BFCL-v4#
简介#
Berkeley Function Calling Leaderboard (BFCL) 专门用于评估大型语言模型(LLM)调用函数的能力。与之前的评估不同,BFCL 考虑了各种形式的函数调用、多样化的场景以及可执行性。该评测基准被多个研究团队广泛使用(Llama, Qwen等),并且在多个大型语言模型上进行了测试。BFCL-v4 是 BFCL-v3 的升级版本,增加了Agent 相关的评测任务包括网络搜索、模型记忆等。
具体介绍可以参考相关:
该评测基准由22个任务组成,涵盖了多种函数调用场景,组成和功能如下图所示:
SUBSET_LIST = [
# Non-Live Function Calling
'simple_python',
'simple_java',
'simple_javascript',
'multiple',
'parallel',
'parallel_multiple',
# Live Function Calling
'live_simple',
'live_multiple',
'live_parallel',
'live_parallel_multiple',
# Relevance
'irrelevance',
'live_irrelevance',
'live_relevance', # not counted in final score
# Multi Turn
'multi_turn_base',
'multi_turn_miss_func',
'multi_turn_miss_param',
'multi_turn_long_context',
# Web Search
'web_search_base',
'web_search_no_snippet',
# Memory
'memory_kv',
'memory_vector',
'memory_rec_sum'
]

总分计算公式:
Overall Score = (Agentic × 40%) + (Multi-Turn × 30%) + (Live × 10%) + (Non-Live × 10%) + (Hallucination × 10%)
重要
在使用该评测基准时请注意以下几点:
live_relevance任务不计入最终得分。
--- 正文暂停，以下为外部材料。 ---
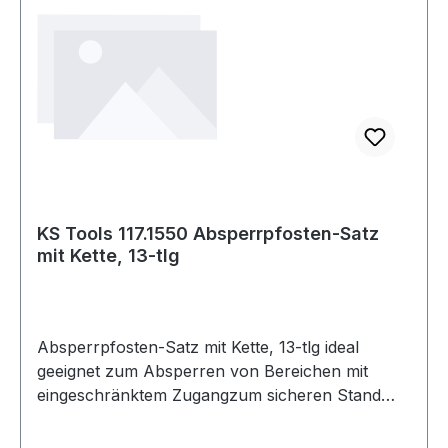
KS Tools 117.1550 Absperrpfosten-Satz
mit Kette, 13-tlg
Absperrpfosten-Satz mit Kette, 13-tlg ideal
geeignet zum Absperren von Bereichen mit
eingeschränktem Zugangzum sicheren Stand
kann der Sockel mit Sand befüllt
werdenAbsperrpfostenhöhe ca. 850 mm mit 4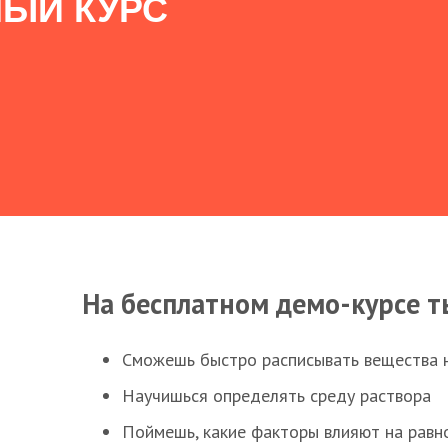
ЫЙ КУРС
На бесплатном демо-курсе т
Сможешь быстро расписывать вещества 
Научишься определять среду раствора
Поймешь, какие факторы влияют на равно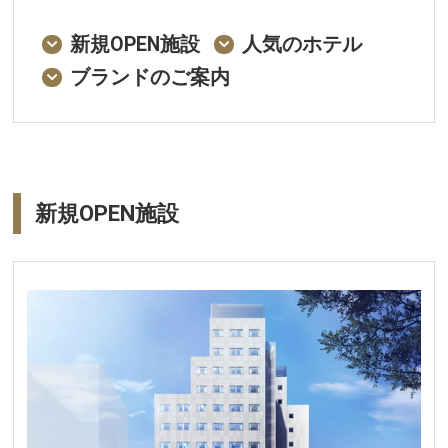
新規OPEN施設
人気のホテル
ブランドのご案内
新規OPEN施設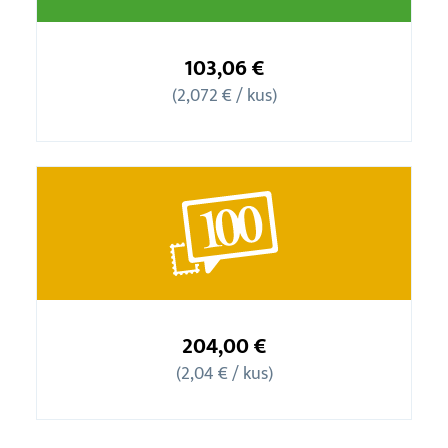
Balíček
50
103,06 €
známok
(2,072 € / kus)
Balíček
100
204,00 €
známok
(2,04 € / kus)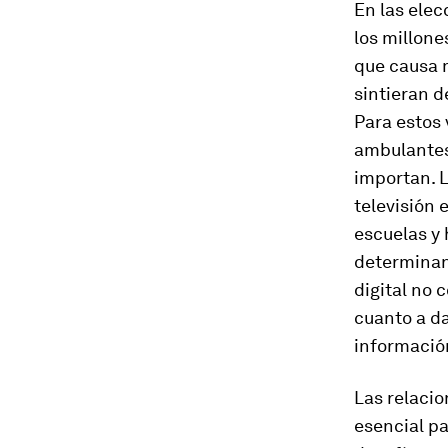
En las elec
los millone
que causa 
sintieran d
Para estos
ambulantes
importan. 
televisión 
escuelas y
determinan
digital no 
cuanto a da
informació
Las relacio
esencial p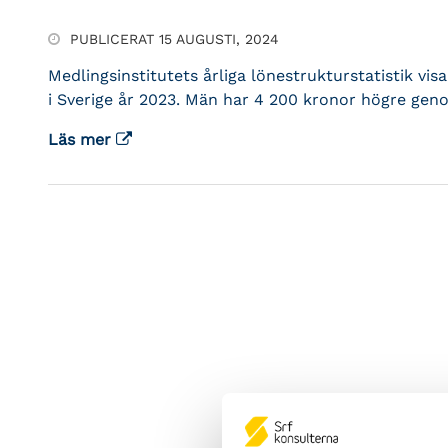
PUBLICERAT 15 AUGUSTI, 2024
Medlingsinstitutets årliga lönestrukturstatistik vi
i Sverige år 2023. Män har 4 200 kronor högre geno
Läs mer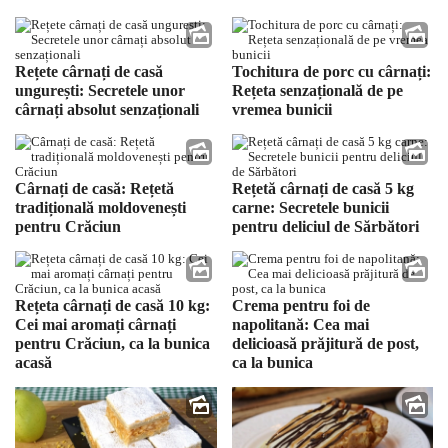
Rețete cârnați de casă
Tochitura de porc cu cârnați:
ungurești: Secretele unor
Rețeta senzațională de pe
cârnați absolut senzaționali
vremea bunicii
Cârnați de casă: Rețetă
Rețetă cârnați de casă 5 kg
tradițională moldovenești
carne: Secretele bunicii
pentru Crăciun
pentru deliciul de Sărbători
Rețeta cârnați de casă 10 kg:
Crema pentru foi de
Cei mai aromați cârnați
napolitană: Cea mai
pentru Crăciun, ca la bunica
delicioasă prăjitură de post,
acasă
ca la bunica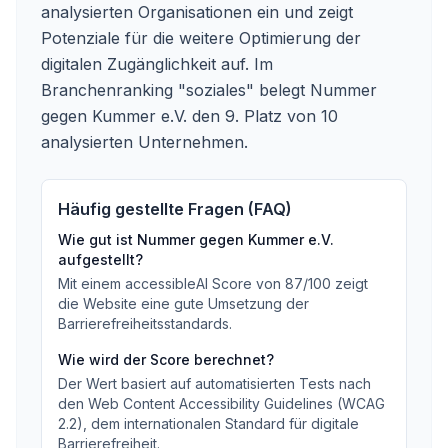
analysierten Organisationen ein und zeigt
Potenziale für die weitere Optimierung der
digitalen Zugänglichkeit auf. Im
Branchenranking "soziales" belegt Nummer
gegen Kummer e.V. den 9. Platz von 10
analysierten Unternehmen.
Häufig gestellte Fragen (FAQ)
Wie gut ist
Nummer gegen Kummer e.V.
aufgestellt?
Mit einem accessibleAI Score von
87
/100
zeigt
die Website eine gute Umsetzung der
Barrierefreiheitsstandards
.
Wie wird der Score berechnet?
Der Wert basiert auf automatisierten Tests nach
den Web Content Accessibility Guidelines (WCAG
2.2), dem internationalen Standard für digitale
Barrierefreiheit.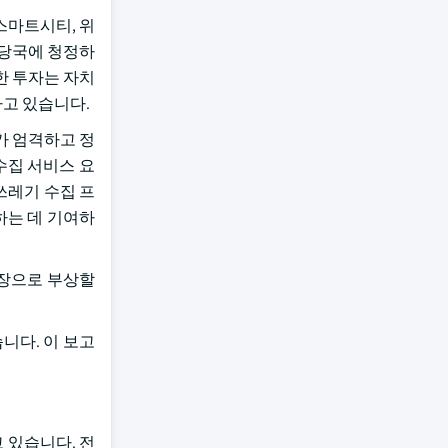
스마트시티, 위
 당국에 청정하
 투자는 자치
하고 있습니다.
가 엄격하고 정
 수집 서비스 요
쓰레기 수집 프
하는 데 기여하
시장으로 부상할
습니다. 이 보고
 있습니다. 전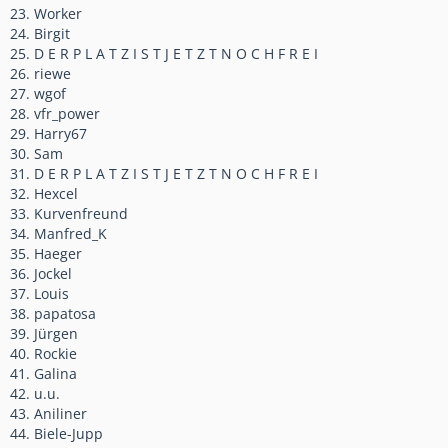
23. Worker
24. Birgit
25. D E R P L A T Z I S T J E T Z T N O C H F R E I
26. riewe
27. wgof
28. vfr_power
29. Harry67
30. Sam
31. D E R P L A T Z I S T J E T Z T N O C H F R E I
32. Hexcel
33. Kurvenfreund
34. Manfred_K
35. Haeger
36. Jockel
37. Louis
38. papatosa
39. Jürgen
40. Rockie
41. Galina
42. u.u.
43. Aniliner
44. Biele-Jupp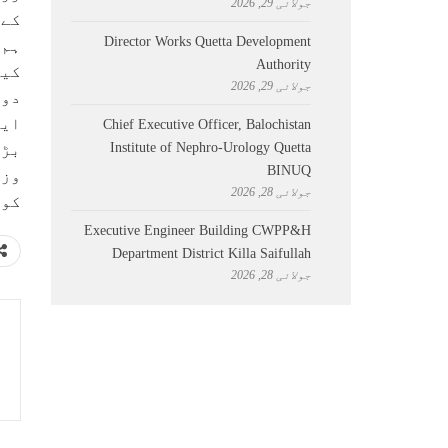
جولائی 29, 2026
کے 
Director Works Quetta Development
ہم 
Authority
کین
جولائی 29, 2026
دون
ایگ
Chief Executive Officer, Balochistan
Institute of Nephro-Urology Quetta
بڑھ
BINUQ
وزی
جولائی 28, 2026
کو 
Executive Engineer Building CWPP&H
Department District Killa Saifullah
جولائی 28, 2026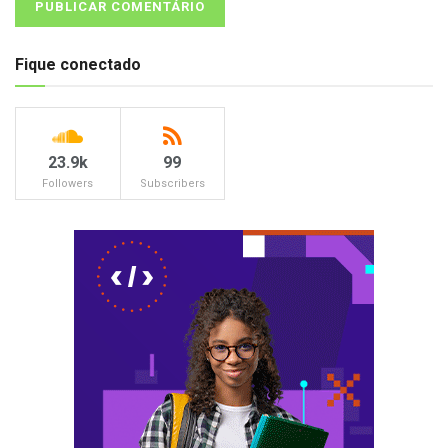
Fique conectado
23.9k
99
Followers
Subscribers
评测网络搜索(Web Search)任务时,请确保在环境变量中设置
SERPAPI_API_KEY,以便访问 SerpAPI 服务,并确保有充足的调用额度,否则评测结果可能都为0。评测模型记忆(Memory)任务时,会先运行预处理请求以填充记忆,这个过程可能比较耗时,请耐心等待。
评测
memory_vector任务时,会自动从Hugging Face Hub下载所需的模型文件,请确保网络连接正常。
安装依赖#
在运行评测之前需要安装以下依赖:
pip install evalscope
pip install bfcl-eval==2025.10.27.1
使用方法#
运行下面的代码即可启动评测。下面以qwen-plus模型为例进行评测。
⚠️ 注意:仅支持API模型服务评测,本地模型评测建议使用vLLM等框架预先拉起服务。
import os
from evalscope import TaskConfig, run_task
task_cfg = TaskConfig(
model='qwen-plus',
api_url='https://dashscope.aliyuncs.com/compatible-mode/v1',
api_key=os.getenv('DASHSCOPE_API_KEY'),
eval_type='openai_api', # 使用API模型服务
datasets=['bfcl_v4'],
eval_batch_size=10,
dataset_args={
'bfcl_v4': {
# 评测子任务列表
'subset_list': [
'simple_python',
'simple_java',
'simple_javascript',
'multiple',
'parallel',
'parallel_multiple',
'irrelevance',
'live_simple',
'live_multiple',
'live_parallel',
'live_parallel_multiple',
'live_irrelevance',
'live_relevance',
'multi_turn_base',
'multi_turn_miss_func',
'multi_turn_miss_param',
'multi_turn_long_context',
'web_search_base',
'web_search_no_snippet',
'memory_kv',
'memory_vector',
'memory_rec_sum'
],
'extra_params':{
# 模型在函数名称中拒绝使用点号(`.`);设置此项,以便在评估期间自动将点号转换为下划线。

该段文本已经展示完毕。